Germany’s Federal High Court (BGH) will announce later on Monday (25 May) its first ruling in the Dieselgate emissions scandal, which is set to guide other courts and have a major impact on the entire auto industry. EURACTIV Germany reports.
The Karlsruhe court will rule on the case of Herbert Gilbert, the owner of a VW Sharan, who sued the car manufacturer for damages linked to wilful deceit and demanded the vehicle’s purchase price be refunded in full.
Following the court’s factual assessment in an oral hearing on 5 May, it seems highly likely that the judges will largely uphold his claim.
“The court followed our legal opinion in its assessments on 5 May,” said Gilbert’s legal representative, Claus Goldenstein, owner of law firm Goldenstein & Partner.
“Since the judge has already carried out his assessments very firmly, we do not expect there to be any surprises on Monday,” Goldenstein told EURACTIV Germany in an interview.
Judge doubts VW’s argument
On 5 May, presiding judge Stephan Seiters expressed clear doubts about VW’s case, which argued that no damage had been caused to the customer by installing the exhaust software, as the vehicle could be used at any time and the software’s installation had not caused any loss of value or other defects.
Before the proceedings had even begun, VW was confident that the BGH would follow this argumentation but this hope was dashed by the presiding judge in early May.
In a preliminary assessment, he stated that the plaintiff had been “harmed by the purchase of a manipulated diesel vehicle […]” and did not share VW’s argument that the usability of the vehicle had always been guaranteed.
However, Seiters supported the line of reasoning of the Koblenz Higher Regional Court, which had previously had the case on its docket. The regional court held that VW did not have to refund the full purchase price to the client, but that the kilometres driven had to be credited against any compensation payment.
In concrete terms, this means that a so-called compensation for use must be deducted from the purchase price, which can be calculated individually using a specific formula. Essentially, the more kilometres the car was driven, the lower the compensation.
The Federation of German Consumer Organisations welcomed the BGH’s previous assessments as “quite pleasing” but described the deduction of compensation for use as a “drop of bitterness”.
Car companies threatened by new wave of lawsuits
Dieselgate could flare up once again as the court’s pending decision could provide clarity with regards to the legal situation of car owners.
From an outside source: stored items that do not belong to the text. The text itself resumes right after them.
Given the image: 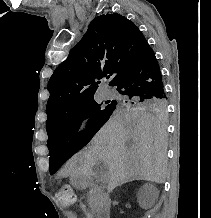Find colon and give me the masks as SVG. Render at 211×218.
I'll return each mask as SVG.
<instances>
[{
    "mask_svg": "<svg viewBox=\"0 0 211 218\" xmlns=\"http://www.w3.org/2000/svg\"><path fill=\"white\" fill-rule=\"evenodd\" d=\"M58 199L63 203H72L75 201V195L70 185H62L57 192Z\"/></svg>",
    "mask_w": 211,
    "mask_h": 218,
    "instance_id": "colon-1",
    "label": "colon"
}]
</instances>
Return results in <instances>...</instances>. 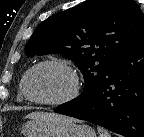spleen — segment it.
<instances>
[{
	"label": "spleen",
	"mask_w": 144,
	"mask_h": 137,
	"mask_svg": "<svg viewBox=\"0 0 144 137\" xmlns=\"http://www.w3.org/2000/svg\"><path fill=\"white\" fill-rule=\"evenodd\" d=\"M98 133H99V137H111V135L109 134V132L102 128V127H97Z\"/></svg>",
	"instance_id": "spleen-1"
}]
</instances>
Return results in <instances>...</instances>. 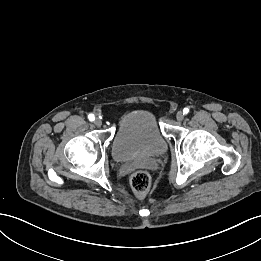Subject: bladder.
<instances>
[{
    "label": "bladder",
    "mask_w": 261,
    "mask_h": 261,
    "mask_svg": "<svg viewBox=\"0 0 261 261\" xmlns=\"http://www.w3.org/2000/svg\"><path fill=\"white\" fill-rule=\"evenodd\" d=\"M167 149V141L155 114L146 109L126 113L117 126L111 155L116 161L140 156H157Z\"/></svg>",
    "instance_id": "1"
}]
</instances>
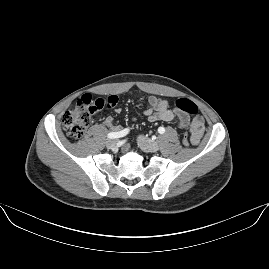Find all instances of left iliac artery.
Listing matches in <instances>:
<instances>
[{
    "label": "left iliac artery",
    "mask_w": 269,
    "mask_h": 269,
    "mask_svg": "<svg viewBox=\"0 0 269 269\" xmlns=\"http://www.w3.org/2000/svg\"><path fill=\"white\" fill-rule=\"evenodd\" d=\"M158 132H159L160 134H163V133L165 132V128H164V127H159V128H158Z\"/></svg>",
    "instance_id": "left-iliac-artery-1"
}]
</instances>
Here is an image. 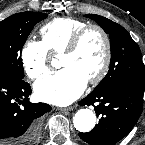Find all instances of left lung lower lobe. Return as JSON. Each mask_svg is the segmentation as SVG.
Returning a JSON list of instances; mask_svg holds the SVG:
<instances>
[{
  "instance_id": "obj_1",
  "label": "left lung lower lobe",
  "mask_w": 145,
  "mask_h": 145,
  "mask_svg": "<svg viewBox=\"0 0 145 145\" xmlns=\"http://www.w3.org/2000/svg\"><path fill=\"white\" fill-rule=\"evenodd\" d=\"M144 88L120 84L100 93H90L80 105H93L102 117L95 128L79 133L91 145H114L134 127L143 108Z\"/></svg>"
}]
</instances>
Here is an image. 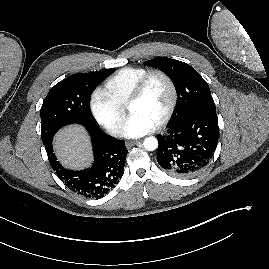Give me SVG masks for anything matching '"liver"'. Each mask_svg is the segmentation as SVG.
Returning <instances> with one entry per match:
<instances>
[{
    "label": "liver",
    "mask_w": 269,
    "mask_h": 269,
    "mask_svg": "<svg viewBox=\"0 0 269 269\" xmlns=\"http://www.w3.org/2000/svg\"><path fill=\"white\" fill-rule=\"evenodd\" d=\"M54 146L63 165L79 169L90 164L91 147L83 127L73 125L62 129L55 137Z\"/></svg>",
    "instance_id": "liver-1"
}]
</instances>
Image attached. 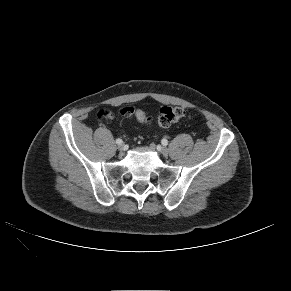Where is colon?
Returning <instances> with one entry per match:
<instances>
[{
	"mask_svg": "<svg viewBox=\"0 0 291 291\" xmlns=\"http://www.w3.org/2000/svg\"><path fill=\"white\" fill-rule=\"evenodd\" d=\"M120 114L125 117H135L143 124H150L152 122L151 117L147 116L143 110L135 106H125L121 108ZM185 115L186 110L182 107L165 106L160 109L157 123L160 127L166 128L183 118ZM112 117L113 112L109 109H101L98 112L99 119H111ZM196 120L198 121V118H196Z\"/></svg>",
	"mask_w": 291,
	"mask_h": 291,
	"instance_id": "5ec220e1",
	"label": "colon"
}]
</instances>
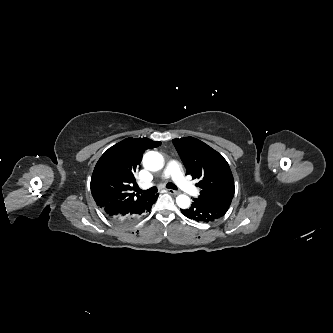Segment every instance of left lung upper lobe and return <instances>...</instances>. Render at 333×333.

Currently, there are about 60,000 pending proceedings in Germany.
“The ruling makes it clear what all other courts have to take into account in these proceedings,” said Goldenstein, whose law firm handles more than 20,000 such cases.
But a VW spokesperson said that the car firm does not expect many new lawsuits as a result of the judgement, pointing to a high acceptance rate for settlement deals and the statute of limitations.
According to Goldenstein, the scandal is nevertheless unlikely to end with the ruling today, citing a “wave of lawsuits that could hit VW”, as affected car owners who had not previously taken legal action could be encouraged to do so because of the soon-to-be-established precedence.
VW is likely though to attempt to reach an agreement with the plaintiffs of similar cases in ongoing proceedings to make a settlement payment.
The decision of Germany’s highest court will also have consequences for other German automotive groups.
In this context, Goldenstein speaks of a “signal effect”, because “almost all car manufacturers have integrated illegal switch-off devices in their diesel vehicles”, the lawyer said.
A consumer-friendly ruling by the BGH would also serve as guidelines for proceedings against VW in other European countries since all actions are initially brought before the Braunschweig Regional and Higher Regional Court.
“The ruling will be a starting signal for all Europeans to sue VW in Germany,” emphasised Goldenstein, whose law firm represents clients from several European countries. However, he added that it would have to be examined in each individual case whether plaintiff claims had already become statute-barred.